Immunity in Animals
Immunity is the ability of the body to resist the tissue damage by destroying the disease organisms or neutralizing their toxins.
Types of immunity
There are two types of immunity present in animals- Innate immunity and Acquired immunity.
Innate immunity
This type of immunity is present from birth. This type of immunity is non specific and act on many organisms. It prevents first entry of microorganisms into the tissues or if the organisms has gained entry, eliminates them prior to the occurrence of the disease.
- This type of immunity is not effective on subsequent exposure to the same organisms. Non specific elimination of microorganisms is done by two methods:
- Phagocytosis: It is ingestion and killing of microorganisms by specialised cells such as neutrophils, monocytes, macrophages etc.
- Opsonization: It is the process of coating the microorganisms with some of the proteins found in the plasma to make them more phagocytosable.
Acquired immunity
The development of immunity against specific organisms, the bacteria, virus and foreign tissues or toxins is referred to as acquired immunity.
This type of immunity is also known as adaptive or specific immunity. It is caused by a special immune system that forms antibodies or activated lymphocytes that attack and destroy the microorganisms.
- Types of Acquired immunity is-
- Humoral immunity or B cell immunity
- Cell mediated immunity or T cell immunity
In mammals, shortly before or after birth the stem cells or the committed lymphoid progenitor cells migrate either to thymus, liver and bone marrow (in mammals) or to bursa of Fabricius (in birds) where they are processed and differentiated.
The `T’ lymphocytes are processed in the thymus and `B’ lymphocytes are processed in bursa, liver and bone marrow. These lymphocytes then get into the circulation and localised in spleen and lymph nodes as clones of `T’‚ and `B’ lymphocytes.
Thymus plays a key role in the development of cellular immunity shortly before birth or few months after birth. The T-lymphocytes provide cellular immunity‚ and the B-lymphocytes provide humoral immunity‚ by producing specific antibodies. There are different types of B and T cells, each of which responds specifically to one particular antigen.
All the different B and T cells capable of forming a specific antibody or activated T cells against a specific antigen which are called “clone of lymphocytes”.
The invading organisms provide proteins, large polysaccharides and large lipoprotein complexes, which function as an antigen. The antigen stimulates specific clone of lymphocytes.
Macrophages in lymphoid tissues stimulated by antigen releases interleukin I, and it promotes growth of specific lymphocytes. The helper T cells release interleukin II, which stimulate B cells to produce specific antibodies. Those B-lymphocytes specific for an antigen enlarge and form lymphoblasts, which differentiates to plasmablast and finally to plasma cells. The plasma cells produce antibodies very rapidly.

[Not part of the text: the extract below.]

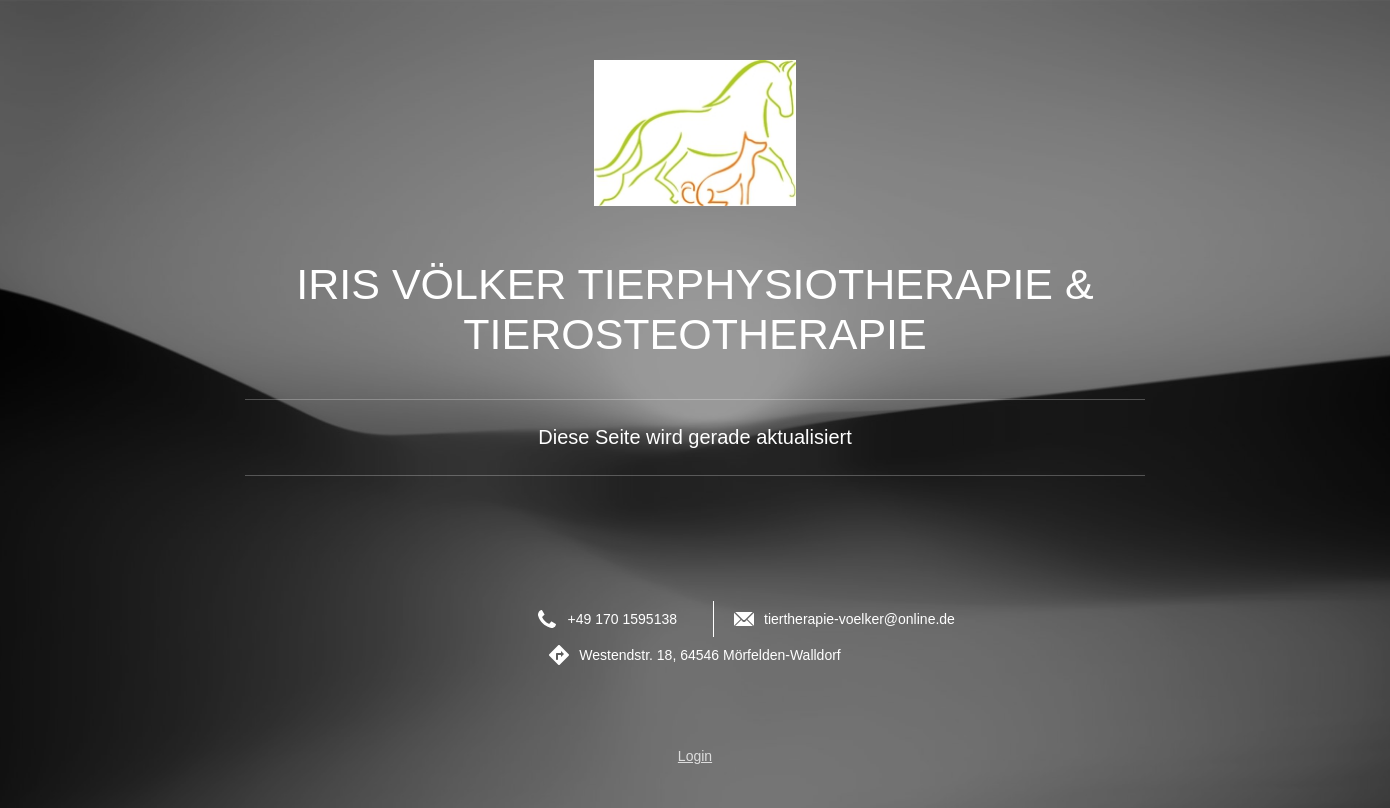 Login (695, 756)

When these sensitised plasma cells are activated by an antigen, specific antibodies, the gamma globulins- IgG (75%), IgM, IgA, IgD and IgE (during allergy) are produced by them as primary response. However these antibodies have weak potency and short life.
Some of the lymphoblasts remain dormant and function as memory T and B cells, which on subsequent stimulation by the same antigen (booster) produce more potent secondary response. On exposure to a specific antigen, the T cells of the specific clone proliferate and release large numbers of activated T cells, which neutralises the antigen. The memory T cells are retained in the lymphoid tissues.
Humoral immunity is developed as specific antibody (gamma globulin) by the “B”-lymphocytes, rarely persists more than few months or utmost few years. On the other hand, the specific clones of “T” lymphocytes on stimulation by the very same antigens are converted into three major groups of “T” lymphocytes.
Cytotoxic or killer “T” cells: These are the direct attack cells killing the micro-organisms. They have the lysosomal enzymes, the peroxidases, phosphatases and oxygenases and produce H2O2, which is lethal to the invading organisms.
Helper `T’ cells: These cells are very sensitive even to very small quantities of the specific antigen, release interleukin-2 (lymphokines)‚ and activate the other two types of “T” cells, the cytotoxic and suppressor “T” cells and also the “B” lymphocytes. Helper “T” cells are not capable of secreting antibodies by themselves. It promotes the production of lymphokines.
Lymphokinesact as a macrophage migration inhibition factor, stop the chemotactically attracted macrophages and neutrophils in the infected area to effect more efficient phagocytosis, and thus limit the spread of the infection.
Suppressor or regulatory “T” cells: Regulate the activities of both the helper and killer “T” cells. The activated “T” lymphocytes provide the cell-mediated immunity, which is far more persistent for many years than humoral immunity.